START EXTRACTED DATA

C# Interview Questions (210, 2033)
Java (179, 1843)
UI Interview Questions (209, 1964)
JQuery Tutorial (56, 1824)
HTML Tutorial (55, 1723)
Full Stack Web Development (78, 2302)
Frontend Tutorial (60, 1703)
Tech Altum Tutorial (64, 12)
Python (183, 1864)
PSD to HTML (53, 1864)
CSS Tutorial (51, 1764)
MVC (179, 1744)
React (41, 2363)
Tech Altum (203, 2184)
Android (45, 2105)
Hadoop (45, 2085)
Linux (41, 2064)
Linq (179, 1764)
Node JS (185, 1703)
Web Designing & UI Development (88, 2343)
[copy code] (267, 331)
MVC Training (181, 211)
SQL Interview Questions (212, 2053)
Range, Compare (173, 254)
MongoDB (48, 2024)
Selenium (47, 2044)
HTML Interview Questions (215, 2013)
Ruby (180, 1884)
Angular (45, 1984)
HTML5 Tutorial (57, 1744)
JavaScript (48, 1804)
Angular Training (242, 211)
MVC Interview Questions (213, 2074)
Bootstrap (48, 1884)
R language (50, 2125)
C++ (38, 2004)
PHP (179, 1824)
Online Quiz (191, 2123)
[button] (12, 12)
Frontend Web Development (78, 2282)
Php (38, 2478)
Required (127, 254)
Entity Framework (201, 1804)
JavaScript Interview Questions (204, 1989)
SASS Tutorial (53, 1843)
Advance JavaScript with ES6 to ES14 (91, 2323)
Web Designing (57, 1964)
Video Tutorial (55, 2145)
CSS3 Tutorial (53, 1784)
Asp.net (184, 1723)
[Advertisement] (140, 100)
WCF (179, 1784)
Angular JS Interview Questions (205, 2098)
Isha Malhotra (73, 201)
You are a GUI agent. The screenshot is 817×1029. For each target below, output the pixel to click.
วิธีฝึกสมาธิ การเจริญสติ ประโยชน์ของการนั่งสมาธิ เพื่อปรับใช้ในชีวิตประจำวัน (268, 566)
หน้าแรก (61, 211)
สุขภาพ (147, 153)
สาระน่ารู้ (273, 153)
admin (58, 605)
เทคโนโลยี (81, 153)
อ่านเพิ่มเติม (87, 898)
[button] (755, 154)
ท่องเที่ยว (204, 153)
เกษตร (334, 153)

END EXTRACTED DATA
START EXTRACTED DATA

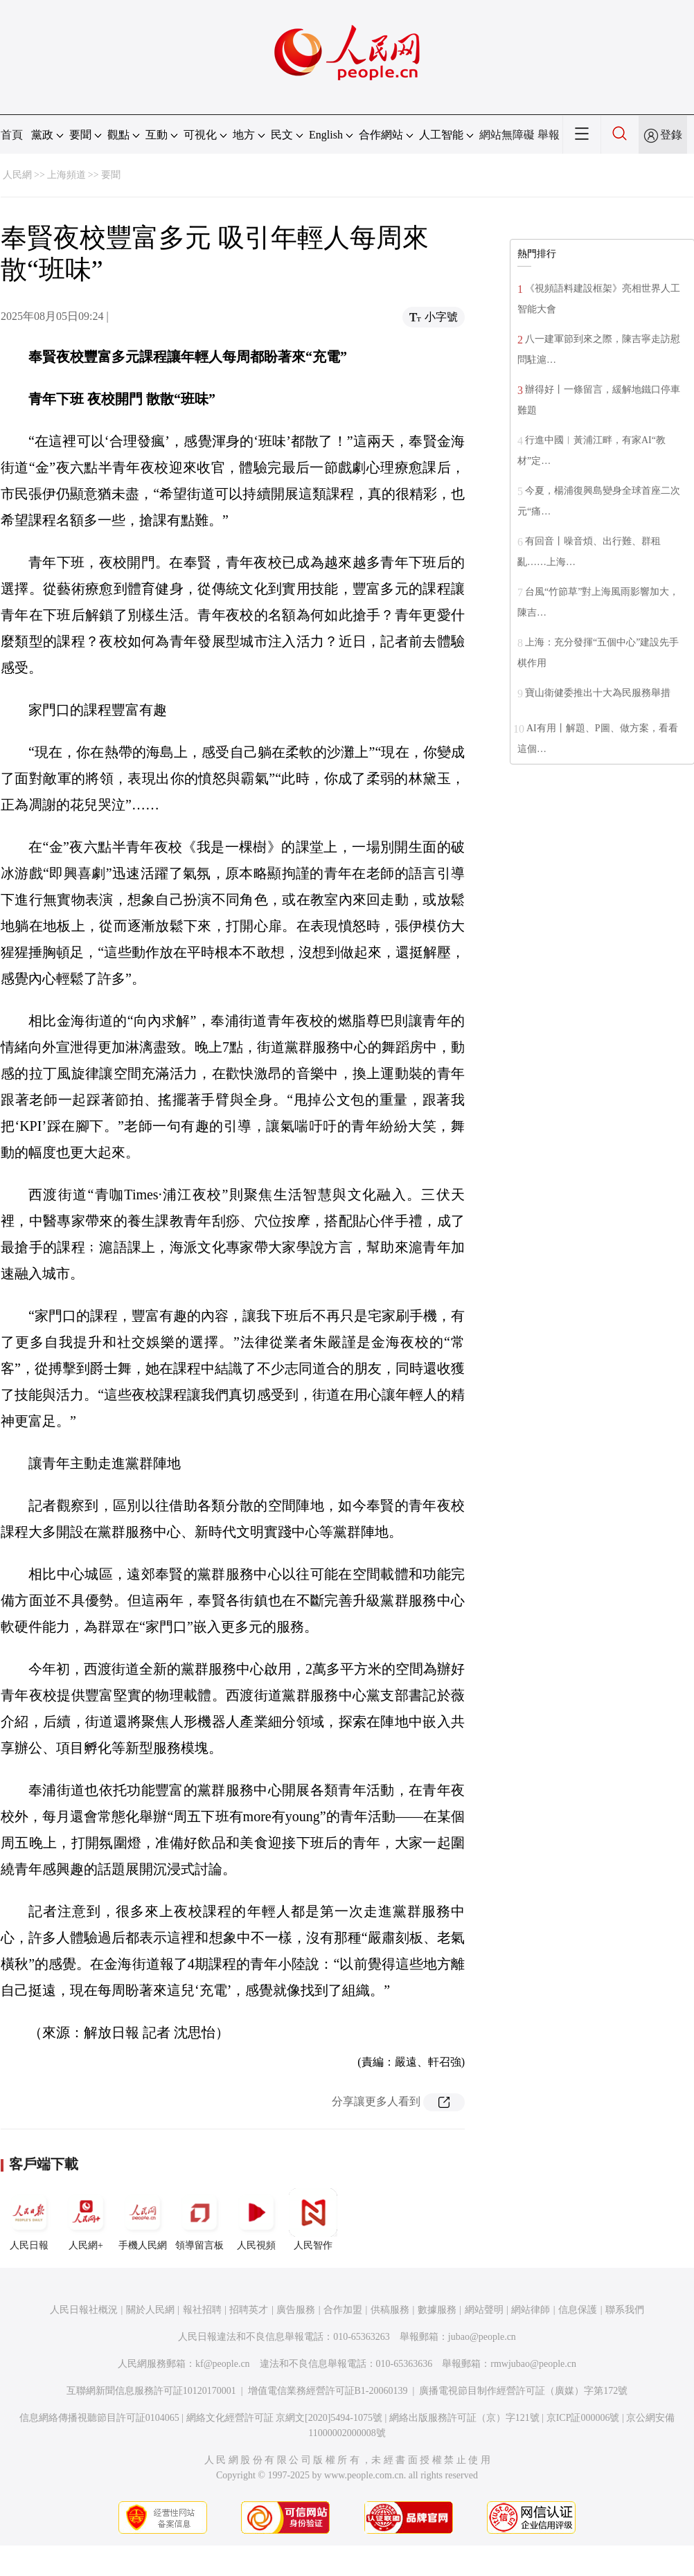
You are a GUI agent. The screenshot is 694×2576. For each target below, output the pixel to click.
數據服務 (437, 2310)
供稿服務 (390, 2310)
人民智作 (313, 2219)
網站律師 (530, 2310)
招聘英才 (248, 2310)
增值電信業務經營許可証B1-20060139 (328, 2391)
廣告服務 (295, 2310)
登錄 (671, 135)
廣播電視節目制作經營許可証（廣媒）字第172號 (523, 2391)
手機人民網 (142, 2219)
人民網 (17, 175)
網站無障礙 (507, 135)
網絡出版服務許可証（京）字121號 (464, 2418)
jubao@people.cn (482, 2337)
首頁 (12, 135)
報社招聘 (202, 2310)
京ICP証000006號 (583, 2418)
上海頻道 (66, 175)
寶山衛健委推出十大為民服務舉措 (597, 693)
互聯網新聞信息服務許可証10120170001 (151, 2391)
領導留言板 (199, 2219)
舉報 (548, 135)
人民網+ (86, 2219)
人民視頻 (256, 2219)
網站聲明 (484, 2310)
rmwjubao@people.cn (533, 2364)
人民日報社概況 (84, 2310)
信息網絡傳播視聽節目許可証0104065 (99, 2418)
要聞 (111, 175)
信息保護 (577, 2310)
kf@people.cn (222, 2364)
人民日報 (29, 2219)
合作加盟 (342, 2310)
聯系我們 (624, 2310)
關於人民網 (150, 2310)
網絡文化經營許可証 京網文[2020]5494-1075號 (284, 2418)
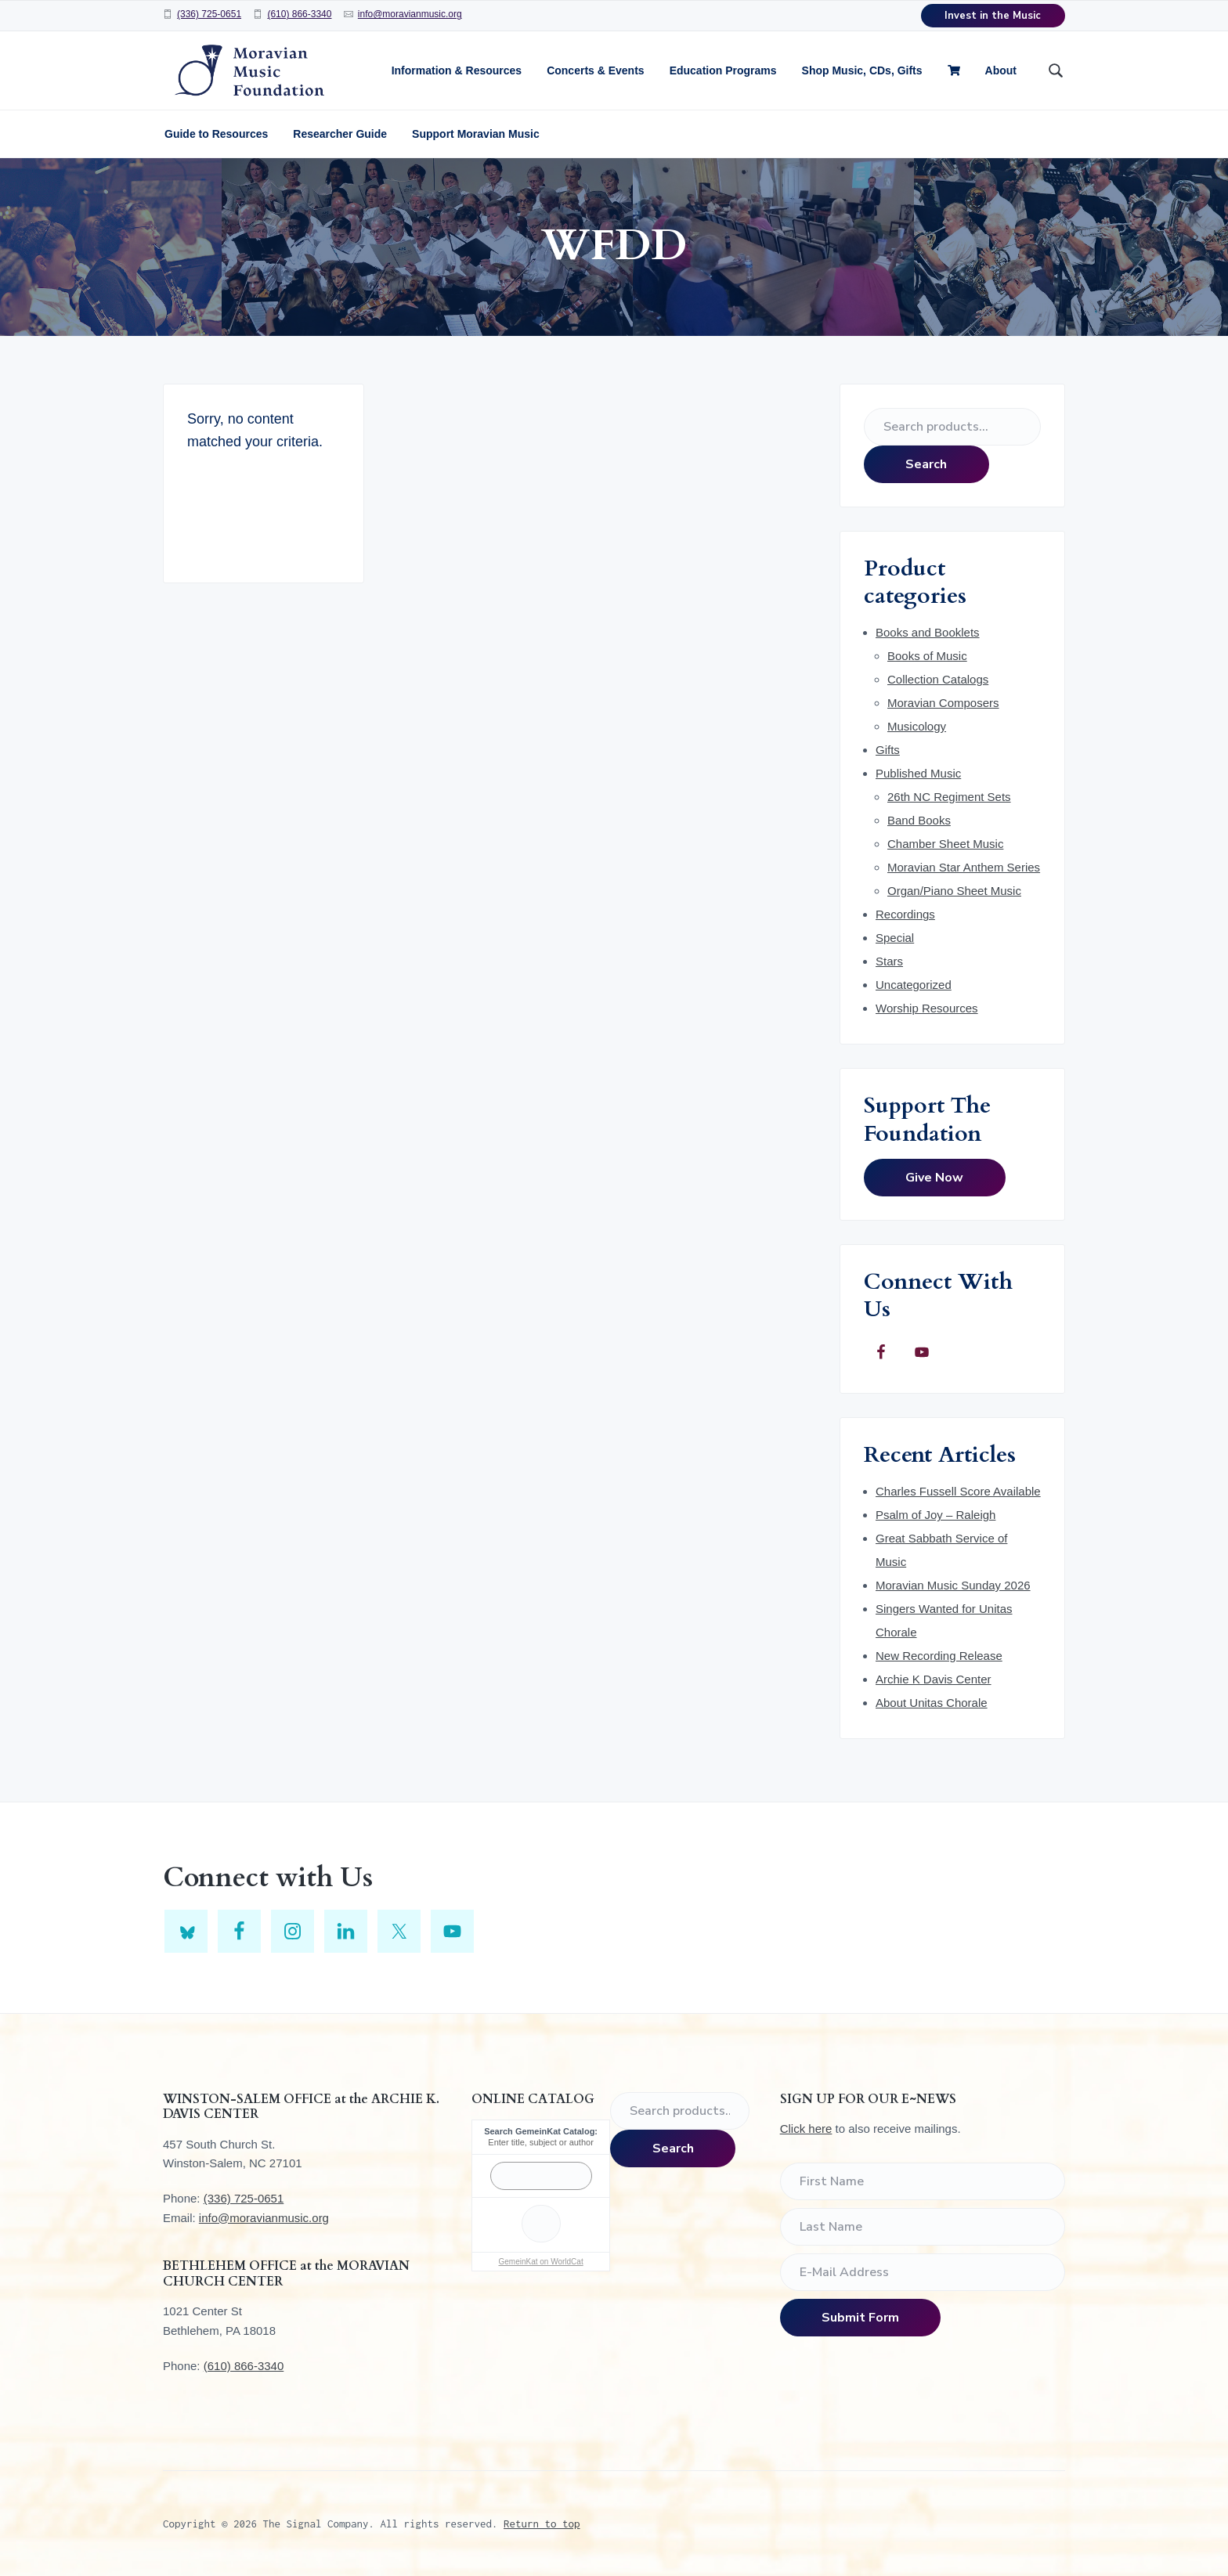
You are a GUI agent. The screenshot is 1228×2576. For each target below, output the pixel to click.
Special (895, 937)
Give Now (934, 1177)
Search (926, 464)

END EXTRACTED DATA
START EXTRACTED DATA

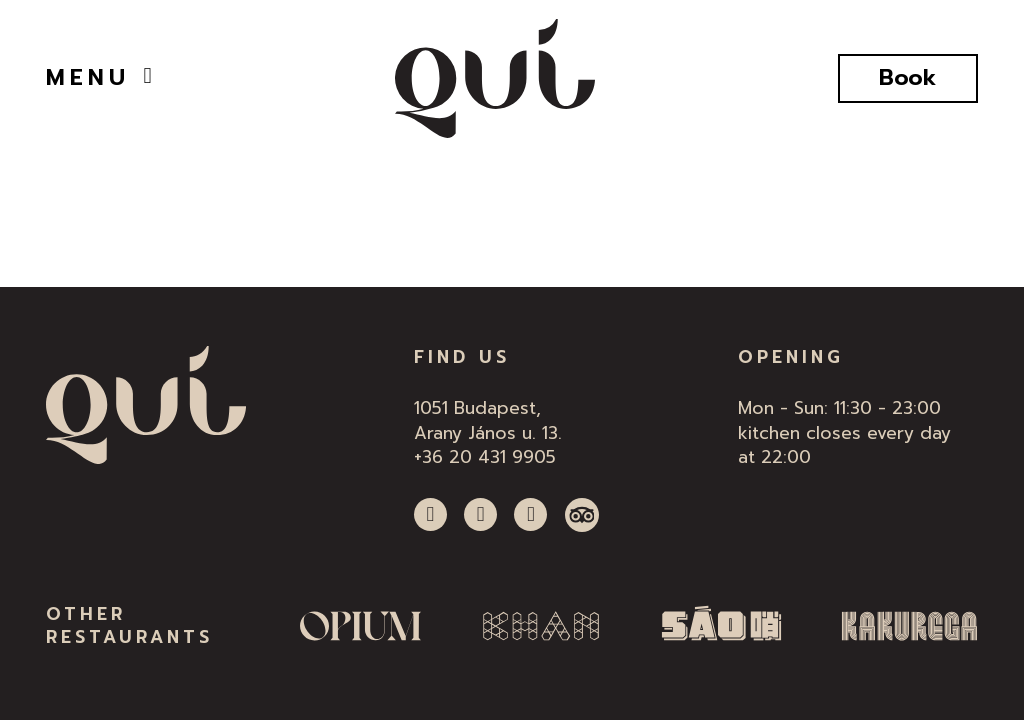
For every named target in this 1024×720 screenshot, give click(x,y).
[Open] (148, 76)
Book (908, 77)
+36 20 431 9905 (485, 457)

END EXTRACTED DATA

### WHAT IS EXPECTED
Using the data above, transcribe the lines that run from the line with "Angular JS Interview Questions (205, 2098)" to the line with "สุขภาพ (147, 153)", both ends kept, and output nothing else.

### ANSWER TO THIS TASK
Angular JS Interview Questions (205, 2098)
Isha Malhotra (73, 201)
You are a GUI agent. The screenshot is 817×1029. For each target below, output the pixel to click.
วิธีฝึกสมาธิ การเจริญสติ ประโยชน์ของการนั่งสมาธิ เพื่อปรับใช้ในชีวิตประจำวัน (268, 566)
หน้าแรก (61, 211)
สุขภาพ (147, 153)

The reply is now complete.